Aim of the exercise: Send back the line that contains "данным ведомства, его задержали по каналам" and all lines following it through the end of the data below, exactly, omitting pictures.

Supplied material:
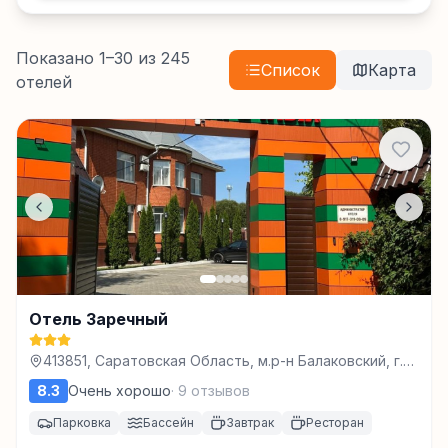
Показано
1
–
30
из
245
Список
Карта
отелей
Отель Заречный
413851, Саратовская Область, м.р-н Балаковский, г.п.
город Балаково, г Балаково, ул Заречная, з/у 1/9,
8.3
Очень хорошо
·
9
отзывов
Балаково
Парковка
Бассейн
Завтрак
Ресторан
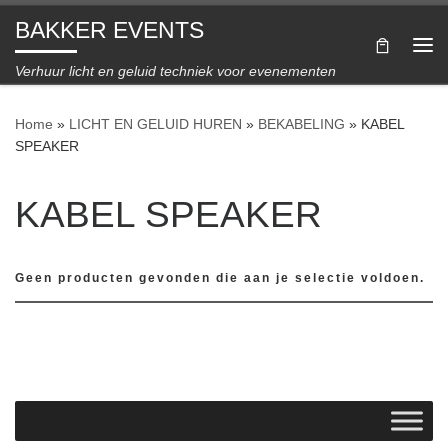
BAKKER EVENTS
Ga naar inhoud
Me
Verhuur licht en geluid techniek voor evenementen
Home
»
LICHT EN GELUID HUREN
»
BEKABELING
»
KABEL
SPEAKER
KABEL SPEAKER
Geen producten gevonden die aan je selectie voldoen.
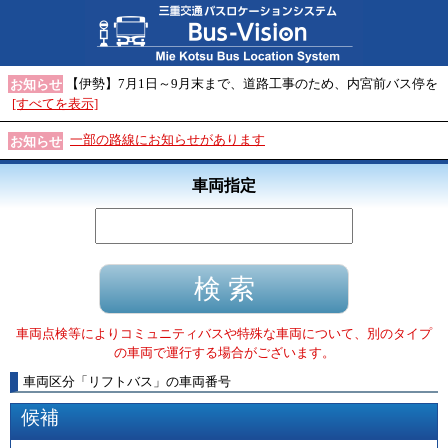
【伊勢】7月1日～9月末まで、道路工事のため、内宮前バス停を
お知らせ
[すべてを表示]
一部の路線にお知らせがあります
お知らせ
車両指定
車両点検等によりコミュニティバスや特殊な車両について、別のタイプ
の車両で運行する場合がございます。
車両区分
「
リフトバス
」
の車両番号
候補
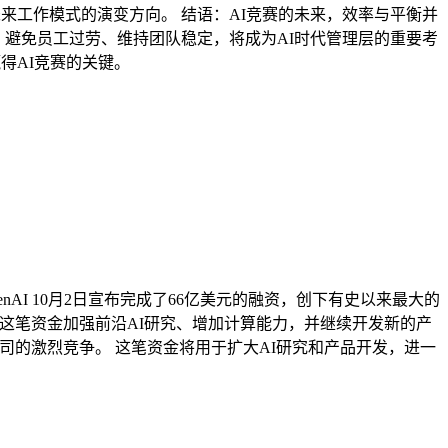
来工作模式的演变方向。 结语：AI竞赛的未来，效率与平衡并
，避免员工过劳、维持团队稳定，将成为AI时代管理层的重要考
得AI竞赛的关键。
 OpenAI 10月2日宣布完成了66亿美元的融资，创下有史以来最大的
计划利用这笔资金加强前沿AI研究、增加计算能力，并继续开发新的产
、谷歌等公司的激烈竞争。 这笔资金将用于扩大AI研究和产品开发，进一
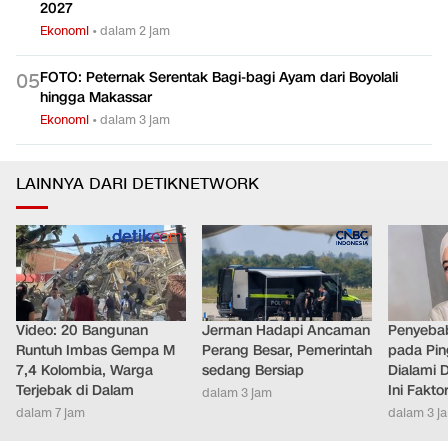
2027
Ekonomi
•
dalam 2 jam
FOTO: Peternak Serentak Bagi-bagi Ayam dari Boyolali
0
5
hingga Makassar
Ekonomi
•
dalam 3 jam
LAINNYA DARI DETIKNETWORK
Video: 20 Bangunan
Jerman Hadapi Ancaman
Penyebab
Runtuh Imbas Gempa M
Perang Besar, Pemerintah
pada Pin
7,4 Kolombia, Warga
sedang Bersiap
Dialami D
Terjebak di Dalam
Ini Fakt
dalam 3 jam
dalam 7 jam
dalam 3 j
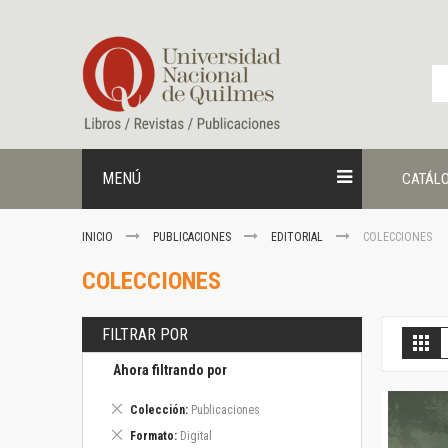
Ir
al
contenido
MENÚ
CATÁL
INICIO
PUBLICACIONES
EDITORIAL
COLECCIONES
COLECCIONES
FILTRAR POR
V
Gril
c
Ahora filtrando por
Eliminar
Colección
Publicaciones
este
Eliminar
Formato
Digital
artículo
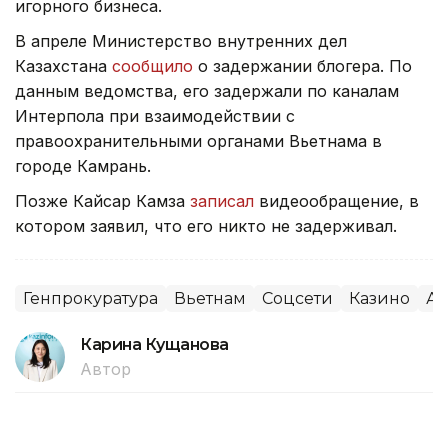
игорного бизнеса.
В апреле Министерство внутренних дел
Казахстана
сообщило
о задержании блогера. По
данным ведомства, его задержали по каналам
Интерпола при взаимодействии с
правоохранительными органами Вьетнама в
городе Камрань.
Позже Кайсар Камза
записал
видеообращение, в
котором заявил, что его никто не задерживал.
Генпрокуратура
Вьетнам
Соцсети
Казино
Аз
Карина Кущанова
Автор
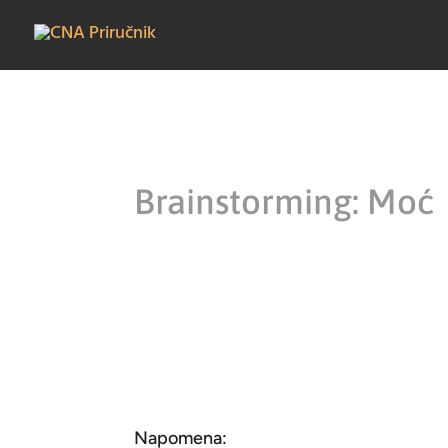
Brainstorming: Moć
Napomena:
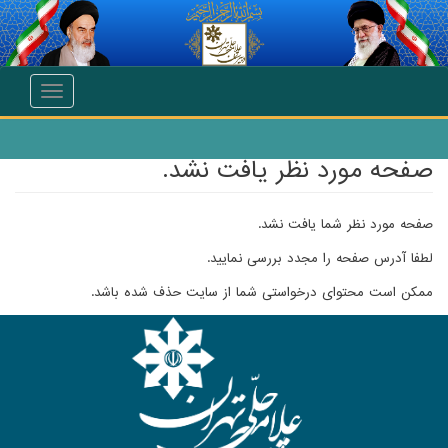
انتقال به محتوای اصلی
Toggle
navigation
صفحه مورد نظر یافت نشد.
صفحه مورد نظر شما یافت نشد.
لطفا آدرس صفحه را مجدد بررسی نمایید.
ممکن است محتوای درخواستی شما از سایت حذف شده باشد.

Solution for this task:
данным ведомства, его задержали по каналам
Интерпола при взаимодействии с
правоохранительными органами Вьетнама в
городе Камрань.
Позже Кайсар Камза
записал
видеообращение, в
котором заявил, что его никто не задерживал.
Генпрокуратура
Вьетнам
Соцсети
Казино
Аз
Карина Кущанова
Автор
Brainstorming: Moć
Napomena:
انتقال به محتوای اصلی
Toggle
navigation
صفحه مورد نظر یافت نشد.
صفحه مورد نظر شما یافت نشد.
لطفا آدرس صفحه را مجدد بررسی نمایید.
ممکن است محتوای درخواستی شما از سایت حذف شده باشد.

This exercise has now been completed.